▶ _Exercise objective_: Pull every line with "their" from the data below and copy it.

Saved entries
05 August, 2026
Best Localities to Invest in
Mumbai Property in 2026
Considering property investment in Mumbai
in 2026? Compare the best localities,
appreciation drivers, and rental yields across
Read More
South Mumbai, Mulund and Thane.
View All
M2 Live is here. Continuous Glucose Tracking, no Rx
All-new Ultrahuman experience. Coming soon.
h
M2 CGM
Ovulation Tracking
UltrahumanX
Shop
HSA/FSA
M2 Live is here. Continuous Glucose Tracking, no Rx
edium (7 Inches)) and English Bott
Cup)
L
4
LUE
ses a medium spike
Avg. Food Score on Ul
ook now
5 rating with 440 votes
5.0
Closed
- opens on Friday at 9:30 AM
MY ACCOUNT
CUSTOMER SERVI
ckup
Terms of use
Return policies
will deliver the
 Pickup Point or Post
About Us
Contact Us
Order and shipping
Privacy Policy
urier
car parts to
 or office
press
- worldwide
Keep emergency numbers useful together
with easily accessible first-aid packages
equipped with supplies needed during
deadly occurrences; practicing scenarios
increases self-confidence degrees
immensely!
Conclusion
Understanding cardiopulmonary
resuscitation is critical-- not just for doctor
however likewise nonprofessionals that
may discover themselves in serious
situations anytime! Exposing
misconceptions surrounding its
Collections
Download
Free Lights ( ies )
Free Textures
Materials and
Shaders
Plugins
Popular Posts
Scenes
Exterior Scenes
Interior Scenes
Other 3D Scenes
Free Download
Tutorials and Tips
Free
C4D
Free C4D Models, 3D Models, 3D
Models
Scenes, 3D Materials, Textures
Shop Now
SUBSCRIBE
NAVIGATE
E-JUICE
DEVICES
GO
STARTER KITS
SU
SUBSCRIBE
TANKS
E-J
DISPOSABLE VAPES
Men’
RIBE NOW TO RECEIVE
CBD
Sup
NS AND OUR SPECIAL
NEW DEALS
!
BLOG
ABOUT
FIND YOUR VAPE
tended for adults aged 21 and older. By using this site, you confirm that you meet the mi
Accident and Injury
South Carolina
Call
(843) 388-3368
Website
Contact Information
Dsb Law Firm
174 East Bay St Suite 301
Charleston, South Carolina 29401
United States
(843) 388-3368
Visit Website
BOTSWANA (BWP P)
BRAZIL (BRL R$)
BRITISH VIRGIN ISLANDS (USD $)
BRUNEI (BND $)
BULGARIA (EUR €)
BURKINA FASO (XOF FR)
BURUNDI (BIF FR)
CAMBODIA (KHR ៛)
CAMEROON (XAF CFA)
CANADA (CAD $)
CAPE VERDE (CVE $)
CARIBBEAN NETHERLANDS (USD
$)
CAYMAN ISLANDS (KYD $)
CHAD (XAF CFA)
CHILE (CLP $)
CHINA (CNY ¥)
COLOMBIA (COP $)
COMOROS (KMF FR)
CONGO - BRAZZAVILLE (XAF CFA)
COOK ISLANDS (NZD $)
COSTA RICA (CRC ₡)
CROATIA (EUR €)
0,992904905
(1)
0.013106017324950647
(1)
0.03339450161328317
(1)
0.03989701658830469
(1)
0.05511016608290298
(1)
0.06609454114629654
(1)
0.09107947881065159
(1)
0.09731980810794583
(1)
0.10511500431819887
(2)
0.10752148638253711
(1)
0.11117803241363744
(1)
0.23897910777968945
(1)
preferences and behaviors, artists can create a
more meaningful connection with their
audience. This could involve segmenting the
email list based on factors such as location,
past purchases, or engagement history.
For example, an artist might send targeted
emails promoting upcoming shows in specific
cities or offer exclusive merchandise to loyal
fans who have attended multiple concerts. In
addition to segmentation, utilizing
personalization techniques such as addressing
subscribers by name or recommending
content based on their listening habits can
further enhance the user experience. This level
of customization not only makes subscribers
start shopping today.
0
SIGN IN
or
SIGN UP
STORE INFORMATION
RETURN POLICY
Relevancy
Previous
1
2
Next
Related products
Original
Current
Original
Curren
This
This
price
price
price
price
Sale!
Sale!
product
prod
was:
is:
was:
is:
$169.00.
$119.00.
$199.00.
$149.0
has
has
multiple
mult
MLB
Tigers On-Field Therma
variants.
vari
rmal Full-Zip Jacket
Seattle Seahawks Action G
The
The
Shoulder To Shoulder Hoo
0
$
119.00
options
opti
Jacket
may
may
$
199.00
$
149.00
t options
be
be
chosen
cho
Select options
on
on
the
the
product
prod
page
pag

▶ _Answer to this task_:
more meaningful connection with their
content based on their listening habits can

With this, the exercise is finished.